Stay away from overpriced stores

I’m a sucker for Whole Foods and Trader Joe’s!  Yes, they have all the clean foods you would ever need, but sometimes the prices are a bit more expensive.  I like Aldi’s for my produce and lean meats and I hit up walmart for my organic milk and eggs.  Actually walmart has the largest selection of organic foods, if you’re into organic.
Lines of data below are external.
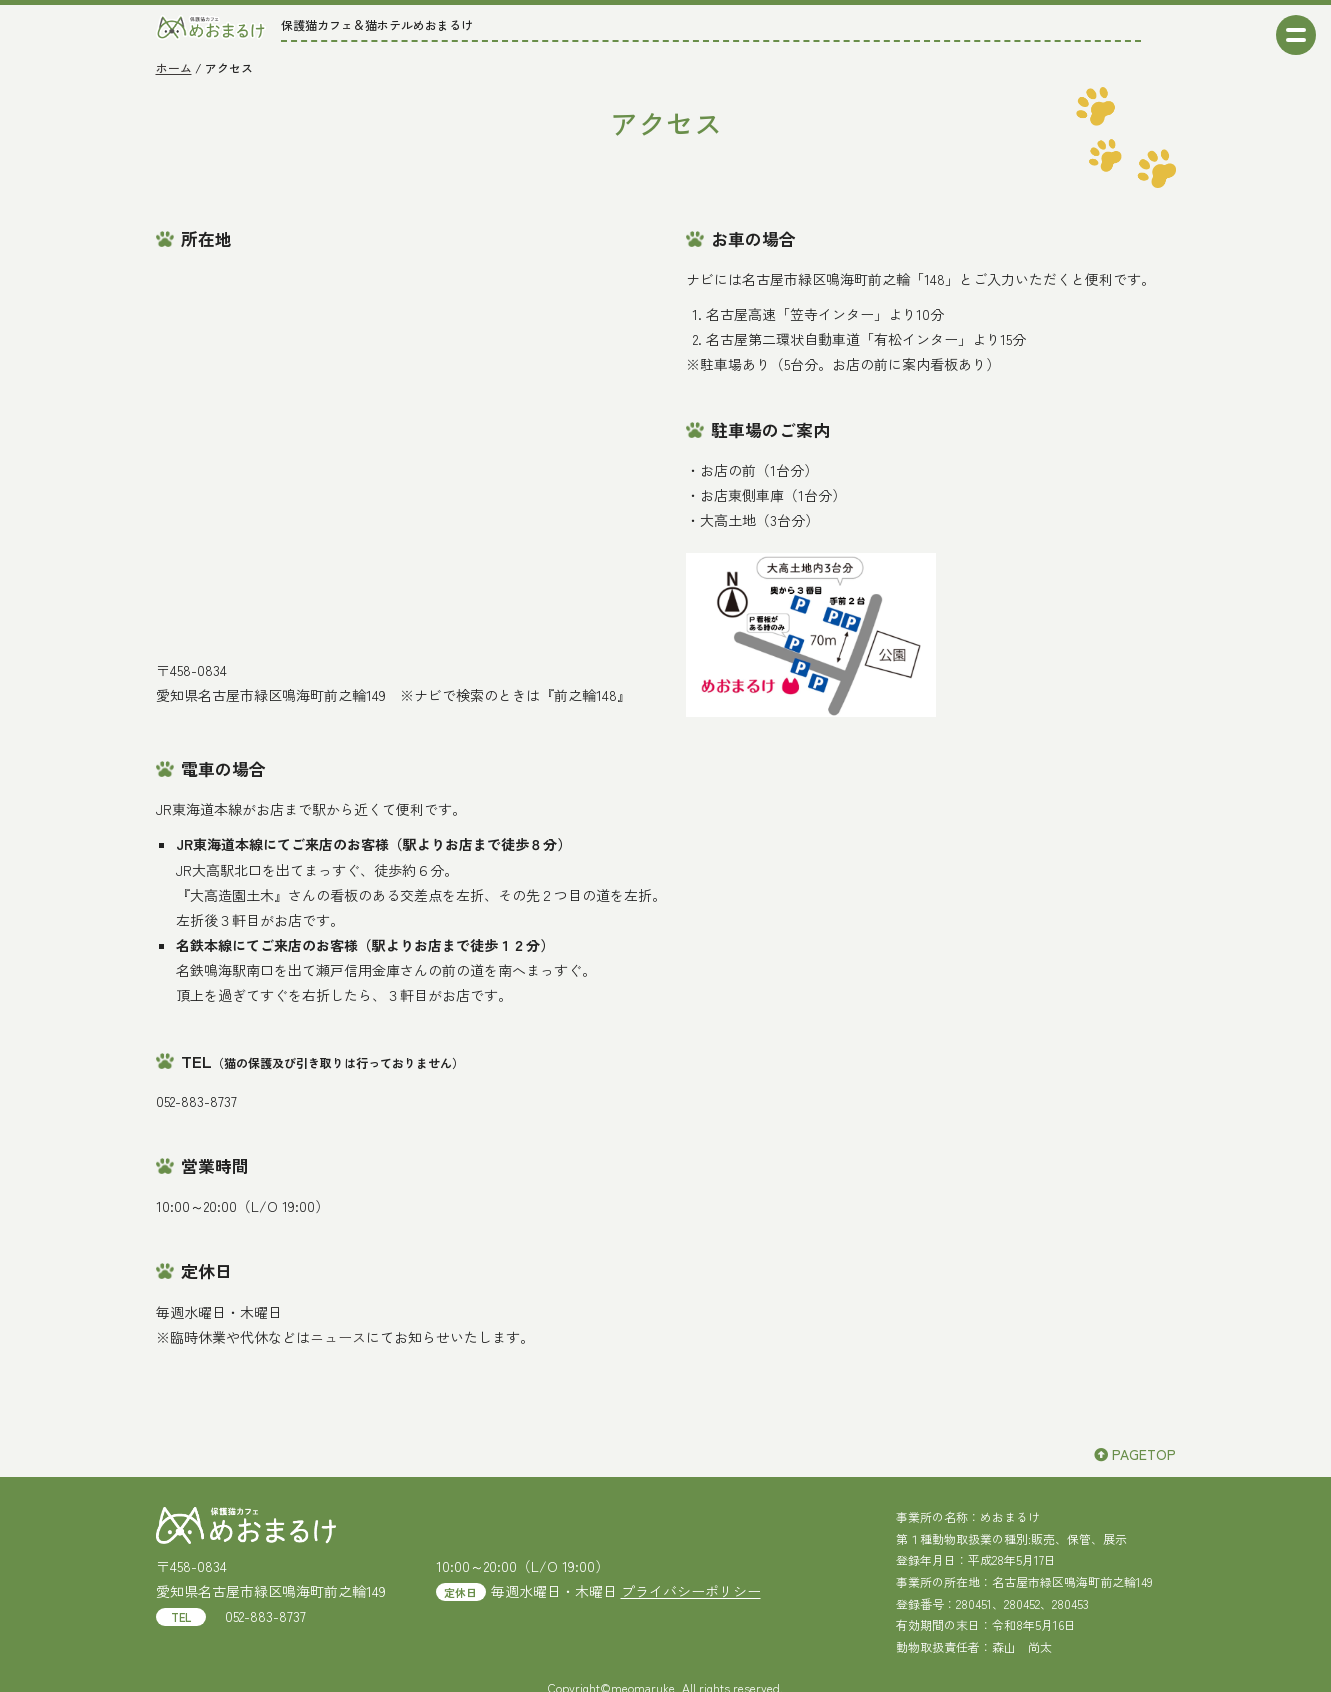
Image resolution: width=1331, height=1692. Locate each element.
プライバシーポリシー (691, 1591)
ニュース (338, 1337)
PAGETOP (1135, 1454)
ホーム (174, 67)
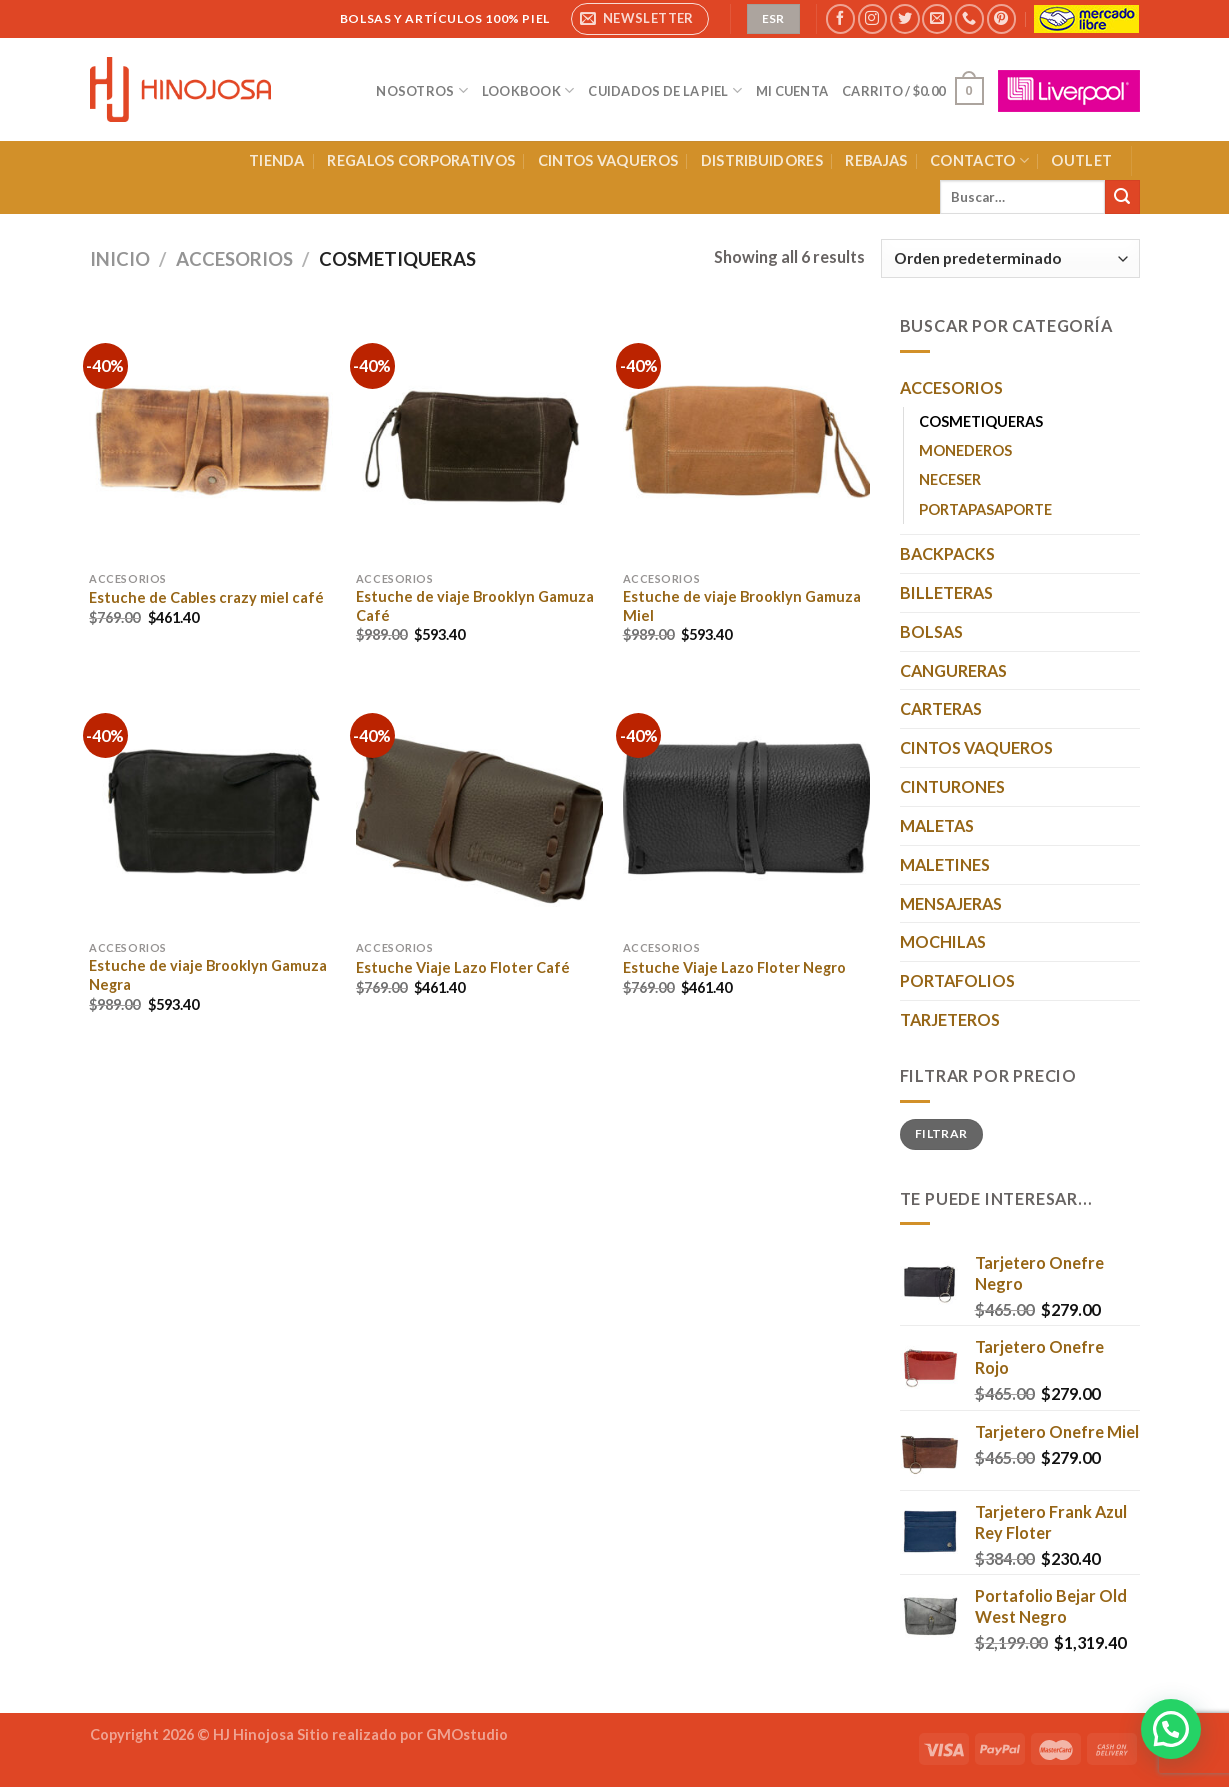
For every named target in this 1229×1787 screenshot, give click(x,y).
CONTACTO (979, 160)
You can definitely make the switch to eating clean and not spend an arm and a leg.

Speaking of organic

Organic just means that the food is free of chemical pesticides, and yes we really don’t want those in our body especially if we are trying to be healthy.  There are ways around that if you just can’t seem to spend that extra couple dollars for organic.
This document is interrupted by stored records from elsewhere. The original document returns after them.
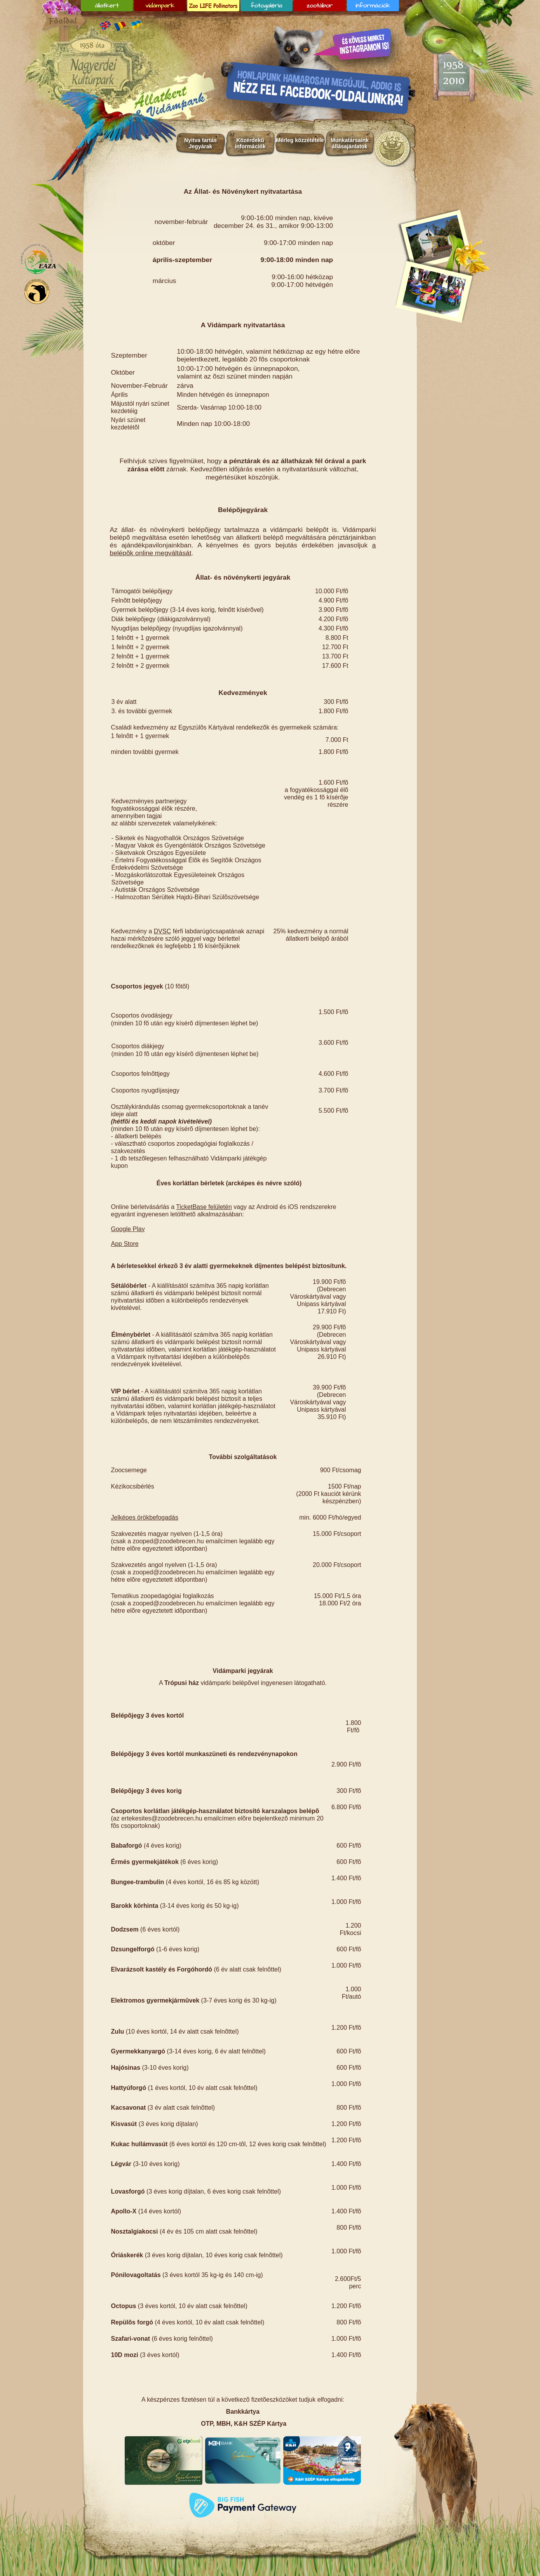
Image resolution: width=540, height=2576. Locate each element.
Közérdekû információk (250, 143)
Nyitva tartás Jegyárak (200, 143)
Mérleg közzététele (300, 140)
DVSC (162, 931)
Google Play (128, 1229)
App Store (125, 1243)
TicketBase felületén (204, 1207)
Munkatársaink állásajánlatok (350, 143)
  1. Clean your produce when you get home.  I like to make a water and vinegar bath and then rinse, dry and cut up afterward.
  2. Certain foods like avocados, sweet corn, pineapple, onions, cabbage, mangos, honeydew, cantaloupe, and cauliflower are less likely to be contaminated with pesticides – so you don’t have to buy organic here.

Watch what you buy

Don’t stock up on produce.  Fruits and veggies don’t last too long, so only buy what you need for the week or two.  I buy bulk items like bread and lean meats – items that can be kept in the freezer till I need them.

So now let’s talk foods

I’m sure you’re aware that eating more fruits and vegetables are healthy, right!  I mean they contain so many good nutrients for our bodies like fiber, vitamins, minerals, and plant compounds that help fight inflammation and protect our cells from damage.  Sounds good right!  So here are some tips on adding more fruits and vegetables to your diet:

  1. Choose at least 3 different colorful veggies in addition to the greens when making a salad.
  2. Try adding berries, apples and orange slices to your dishes.
  3. Wash and chop veggies when you bring them home and place in containers that are easy to reach for.

Another tip is to buy organic which will take your clean eating a step further by reducing pesticides, but if that’s not an option make sure you are rinsing your veggies with a veggie detergent (either store bought or homemade).  I like to soak mine in water and vinegar and then rinse.  

Let’s talk processed foods

Processed foods should be avoided when working on your clean eating lifestyle.  Processed foods are modified, which means they don’t have all their fiber and nutrients and have gained sugar, chemicals, or other bad ingredients the body shouldn’t have.   Processed foods have been linked to inflammation and increased risk of heart disease. (Defago et al., 2014). 

What are some of your ways you eat clean on a budget?

I’d love to hear your tips and tricks!


Defago, M., Elorriaga, N., Irazola, V., & Rubinstein, A. (2014, December 16). Influence of food patterns on endothelial biomarkers: a systematic review. J Clin Hypertens, 907-913. 10.1111/jch.12431

Haas, E. M. (2012). The Detox Diet (3rd ed.). Ten Speed Press.